A grove of oaks, for example, displays like all communities certain greedy, autocratic and change-resistant tendencies. The longer the oaks live, the larger they become and the more they dominate their neighborhood. The foliage shades out lesser species. The oak roots monopolize water and nutrients. The number of animal species dwindles to those that can live in an oak-dominated habitat. In a dry climate the accumulated litter of fallen oak leaves annually grows thicker, making it difficult for young trees to become established. (Among those choked out are oak seedlings. In our system, the overwhelming success of a species—resisting change because of exceptional luck or ability—leads only to suicide.) A good crackling fire will quickly clean out a wood dominated by one type of tree and open the glade to habitation by a far more varied community of plants and animals.
Many biological communities, particularly fragile, short-cycle ones, have come to depend on fire and the rapid changes it effects. Notable among these are the prairies, savannas and woodland glades that man and many other creatures have found particularly attractive. In a natural state, unless regularly burned, grasslands rather quickly disappear, overwhelmed by their own litter and crowded out by scrub and brush. When the grasslands decline, so do many communities of animals, large and small.

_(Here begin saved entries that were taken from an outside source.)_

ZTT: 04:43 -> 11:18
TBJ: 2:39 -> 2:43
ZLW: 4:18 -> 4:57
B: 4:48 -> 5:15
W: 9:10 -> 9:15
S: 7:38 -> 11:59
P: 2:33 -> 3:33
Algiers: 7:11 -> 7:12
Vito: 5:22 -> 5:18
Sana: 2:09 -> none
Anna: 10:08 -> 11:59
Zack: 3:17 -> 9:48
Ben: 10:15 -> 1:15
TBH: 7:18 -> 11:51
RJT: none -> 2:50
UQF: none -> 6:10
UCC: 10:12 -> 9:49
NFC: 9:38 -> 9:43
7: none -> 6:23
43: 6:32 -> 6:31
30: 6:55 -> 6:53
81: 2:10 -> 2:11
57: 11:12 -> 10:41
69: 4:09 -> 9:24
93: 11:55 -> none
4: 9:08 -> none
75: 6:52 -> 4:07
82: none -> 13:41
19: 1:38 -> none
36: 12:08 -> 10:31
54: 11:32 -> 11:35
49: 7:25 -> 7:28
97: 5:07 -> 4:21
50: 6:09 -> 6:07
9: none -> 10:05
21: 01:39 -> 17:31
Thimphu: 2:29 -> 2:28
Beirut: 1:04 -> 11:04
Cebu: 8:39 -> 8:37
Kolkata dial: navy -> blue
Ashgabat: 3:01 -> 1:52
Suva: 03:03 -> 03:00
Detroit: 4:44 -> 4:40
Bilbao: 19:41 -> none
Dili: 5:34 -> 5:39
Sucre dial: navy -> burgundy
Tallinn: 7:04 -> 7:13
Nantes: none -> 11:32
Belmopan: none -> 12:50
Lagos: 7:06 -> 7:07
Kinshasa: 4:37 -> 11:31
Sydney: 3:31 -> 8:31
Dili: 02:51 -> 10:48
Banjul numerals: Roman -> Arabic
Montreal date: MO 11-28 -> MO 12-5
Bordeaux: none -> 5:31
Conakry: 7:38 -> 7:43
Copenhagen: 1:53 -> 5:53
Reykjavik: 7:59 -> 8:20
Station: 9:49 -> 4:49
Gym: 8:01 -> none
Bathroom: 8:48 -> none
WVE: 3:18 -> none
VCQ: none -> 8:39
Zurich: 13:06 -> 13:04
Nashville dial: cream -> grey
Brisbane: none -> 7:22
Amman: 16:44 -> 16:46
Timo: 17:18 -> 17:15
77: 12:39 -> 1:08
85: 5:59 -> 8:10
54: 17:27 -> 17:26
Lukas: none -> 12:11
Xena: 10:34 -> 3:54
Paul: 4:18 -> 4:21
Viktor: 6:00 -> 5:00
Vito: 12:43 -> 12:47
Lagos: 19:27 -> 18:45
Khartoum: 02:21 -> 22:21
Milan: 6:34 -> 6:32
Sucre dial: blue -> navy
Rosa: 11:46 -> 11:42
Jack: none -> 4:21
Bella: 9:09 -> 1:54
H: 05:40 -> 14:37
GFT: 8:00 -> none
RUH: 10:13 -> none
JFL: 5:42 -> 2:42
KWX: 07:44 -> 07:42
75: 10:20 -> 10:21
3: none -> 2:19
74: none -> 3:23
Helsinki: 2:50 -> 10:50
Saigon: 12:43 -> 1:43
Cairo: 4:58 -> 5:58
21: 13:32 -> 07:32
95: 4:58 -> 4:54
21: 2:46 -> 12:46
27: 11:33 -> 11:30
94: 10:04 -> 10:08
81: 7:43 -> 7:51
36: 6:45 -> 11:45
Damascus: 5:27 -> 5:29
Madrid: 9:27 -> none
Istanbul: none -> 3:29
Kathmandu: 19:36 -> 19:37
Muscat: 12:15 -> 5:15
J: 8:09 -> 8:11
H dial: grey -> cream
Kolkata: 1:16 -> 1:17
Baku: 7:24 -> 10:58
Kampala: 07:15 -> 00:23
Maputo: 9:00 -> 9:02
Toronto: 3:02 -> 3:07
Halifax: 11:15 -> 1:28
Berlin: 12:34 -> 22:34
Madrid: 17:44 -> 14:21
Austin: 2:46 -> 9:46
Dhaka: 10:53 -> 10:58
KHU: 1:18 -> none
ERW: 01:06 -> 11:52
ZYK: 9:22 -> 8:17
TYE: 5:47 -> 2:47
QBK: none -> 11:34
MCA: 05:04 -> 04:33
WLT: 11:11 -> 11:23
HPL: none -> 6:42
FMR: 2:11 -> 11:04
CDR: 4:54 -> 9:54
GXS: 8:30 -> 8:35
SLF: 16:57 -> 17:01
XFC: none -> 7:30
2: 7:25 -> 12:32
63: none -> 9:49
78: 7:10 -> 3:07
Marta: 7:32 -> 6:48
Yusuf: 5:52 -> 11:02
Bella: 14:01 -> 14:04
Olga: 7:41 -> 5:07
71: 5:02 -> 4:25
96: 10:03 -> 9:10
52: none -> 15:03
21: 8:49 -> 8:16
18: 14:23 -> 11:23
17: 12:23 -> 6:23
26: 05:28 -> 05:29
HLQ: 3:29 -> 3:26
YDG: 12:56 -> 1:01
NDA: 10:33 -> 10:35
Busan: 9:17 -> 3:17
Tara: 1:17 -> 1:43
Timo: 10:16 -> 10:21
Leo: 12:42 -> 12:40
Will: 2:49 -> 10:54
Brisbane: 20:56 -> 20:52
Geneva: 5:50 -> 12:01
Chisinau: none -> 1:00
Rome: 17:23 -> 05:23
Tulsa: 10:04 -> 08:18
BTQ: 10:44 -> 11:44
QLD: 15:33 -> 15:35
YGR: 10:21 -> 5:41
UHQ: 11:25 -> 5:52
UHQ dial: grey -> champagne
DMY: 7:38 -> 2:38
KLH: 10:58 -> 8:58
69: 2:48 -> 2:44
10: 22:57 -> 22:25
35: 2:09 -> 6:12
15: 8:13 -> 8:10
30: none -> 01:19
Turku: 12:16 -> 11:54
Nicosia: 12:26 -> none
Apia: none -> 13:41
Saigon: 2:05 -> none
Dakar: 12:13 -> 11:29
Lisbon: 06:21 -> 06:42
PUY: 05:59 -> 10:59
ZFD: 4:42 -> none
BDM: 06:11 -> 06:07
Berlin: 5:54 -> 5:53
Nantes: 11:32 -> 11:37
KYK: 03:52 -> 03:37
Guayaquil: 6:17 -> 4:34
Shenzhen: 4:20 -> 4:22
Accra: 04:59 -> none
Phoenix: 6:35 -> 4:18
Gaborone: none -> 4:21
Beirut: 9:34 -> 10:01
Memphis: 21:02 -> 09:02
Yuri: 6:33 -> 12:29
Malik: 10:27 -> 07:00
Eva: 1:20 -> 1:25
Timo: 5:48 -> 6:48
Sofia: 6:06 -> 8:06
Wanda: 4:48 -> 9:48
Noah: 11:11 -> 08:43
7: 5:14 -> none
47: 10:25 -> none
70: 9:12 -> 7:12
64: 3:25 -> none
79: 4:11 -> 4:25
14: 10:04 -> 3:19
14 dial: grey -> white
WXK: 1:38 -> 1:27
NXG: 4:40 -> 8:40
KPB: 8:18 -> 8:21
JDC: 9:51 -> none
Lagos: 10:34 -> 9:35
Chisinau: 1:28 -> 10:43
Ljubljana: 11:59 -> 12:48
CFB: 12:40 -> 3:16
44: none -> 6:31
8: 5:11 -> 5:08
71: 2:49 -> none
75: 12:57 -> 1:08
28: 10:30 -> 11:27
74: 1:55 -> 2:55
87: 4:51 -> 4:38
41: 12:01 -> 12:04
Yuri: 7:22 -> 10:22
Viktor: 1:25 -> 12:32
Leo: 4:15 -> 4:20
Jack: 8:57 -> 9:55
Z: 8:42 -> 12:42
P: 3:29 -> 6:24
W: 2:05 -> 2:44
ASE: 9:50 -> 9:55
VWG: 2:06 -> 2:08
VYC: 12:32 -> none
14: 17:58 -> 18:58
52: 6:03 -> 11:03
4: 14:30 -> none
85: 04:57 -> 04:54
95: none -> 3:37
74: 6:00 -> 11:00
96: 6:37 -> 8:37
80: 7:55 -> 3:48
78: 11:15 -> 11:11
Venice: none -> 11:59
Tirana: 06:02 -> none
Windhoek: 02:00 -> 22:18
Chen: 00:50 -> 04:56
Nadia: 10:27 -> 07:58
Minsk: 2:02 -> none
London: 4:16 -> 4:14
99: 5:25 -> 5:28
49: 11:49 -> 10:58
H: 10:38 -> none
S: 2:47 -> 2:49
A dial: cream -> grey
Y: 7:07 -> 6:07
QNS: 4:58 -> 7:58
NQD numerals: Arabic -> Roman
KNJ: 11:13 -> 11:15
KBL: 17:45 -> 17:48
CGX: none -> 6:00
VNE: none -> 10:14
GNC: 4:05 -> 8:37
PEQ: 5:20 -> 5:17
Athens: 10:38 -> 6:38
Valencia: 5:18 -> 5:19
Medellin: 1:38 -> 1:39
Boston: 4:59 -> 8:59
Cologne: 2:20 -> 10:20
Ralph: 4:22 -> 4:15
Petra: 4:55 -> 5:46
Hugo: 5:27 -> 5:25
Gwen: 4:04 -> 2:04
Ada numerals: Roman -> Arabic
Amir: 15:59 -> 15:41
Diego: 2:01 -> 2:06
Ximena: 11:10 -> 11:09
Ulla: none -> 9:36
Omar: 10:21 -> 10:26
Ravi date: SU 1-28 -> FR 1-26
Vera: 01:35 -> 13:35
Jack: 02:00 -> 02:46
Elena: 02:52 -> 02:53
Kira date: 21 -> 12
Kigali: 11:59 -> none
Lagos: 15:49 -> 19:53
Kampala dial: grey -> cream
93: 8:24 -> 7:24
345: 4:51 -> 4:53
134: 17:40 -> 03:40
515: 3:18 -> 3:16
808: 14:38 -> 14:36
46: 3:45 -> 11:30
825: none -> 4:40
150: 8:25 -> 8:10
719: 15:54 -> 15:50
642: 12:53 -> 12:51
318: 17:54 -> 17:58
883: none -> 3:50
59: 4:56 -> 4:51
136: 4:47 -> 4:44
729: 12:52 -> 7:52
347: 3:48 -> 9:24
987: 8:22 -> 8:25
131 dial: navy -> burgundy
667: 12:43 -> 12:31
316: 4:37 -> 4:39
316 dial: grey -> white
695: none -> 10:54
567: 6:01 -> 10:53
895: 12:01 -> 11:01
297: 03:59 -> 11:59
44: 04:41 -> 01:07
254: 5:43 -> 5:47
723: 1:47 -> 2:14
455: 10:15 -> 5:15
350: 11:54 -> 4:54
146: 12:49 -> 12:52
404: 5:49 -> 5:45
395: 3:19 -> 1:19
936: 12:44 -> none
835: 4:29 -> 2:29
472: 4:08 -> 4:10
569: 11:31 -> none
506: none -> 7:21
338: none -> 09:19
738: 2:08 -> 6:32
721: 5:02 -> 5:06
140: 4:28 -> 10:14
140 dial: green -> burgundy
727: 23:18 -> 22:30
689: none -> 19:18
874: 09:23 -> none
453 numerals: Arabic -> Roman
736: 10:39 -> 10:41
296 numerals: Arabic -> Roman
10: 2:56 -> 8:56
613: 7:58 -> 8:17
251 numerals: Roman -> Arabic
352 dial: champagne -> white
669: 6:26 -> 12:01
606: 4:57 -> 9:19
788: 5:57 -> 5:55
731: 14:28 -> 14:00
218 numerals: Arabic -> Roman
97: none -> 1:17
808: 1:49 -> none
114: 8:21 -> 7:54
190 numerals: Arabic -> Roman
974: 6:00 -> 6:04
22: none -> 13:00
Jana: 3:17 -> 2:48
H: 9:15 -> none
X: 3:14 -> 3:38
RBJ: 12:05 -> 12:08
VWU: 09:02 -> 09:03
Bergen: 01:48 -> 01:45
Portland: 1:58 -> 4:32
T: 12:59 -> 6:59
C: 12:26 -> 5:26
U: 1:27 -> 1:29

A number of species show direct adaptation to fire. There are certain kinds of evergreens that cannot reproduce—whose cones will not open to allow seeds to fall—unless exposed to the intense heat generated by fire. Among these is the Michigan jack pine which, along with a tiny bird, the Kirtland's warbler, played a leading role in one of the odder natural history mysteries of recent times. The warbler has always been rare, and its breeding grounds in the Michigan jack pines of the Huron National Forest were not located until 1908. However, even there the warblers were doing poorly and appeared headed for extinction. Then in the 1950s ornithological researchers discovered that the birds were suffering from lack of fire. For obscure reasons, it seemed they would nest only in groves of 7-to 20-year-old jack pines. Such trees were in short supply since, in approved Smokey fashion, federal foresters had been preventing fire in the area for a quarter of a century. Without fire and 300-degree temperatures, the jack pines did not reproduce and the warblers were soon without the young trees. After considerable soul-searching the Forest Service in the 1960s regularly began burning sections of pine in the Huron forest to accommodate the Kirtland's. The birds now have plenty of nesting sites in the young groves.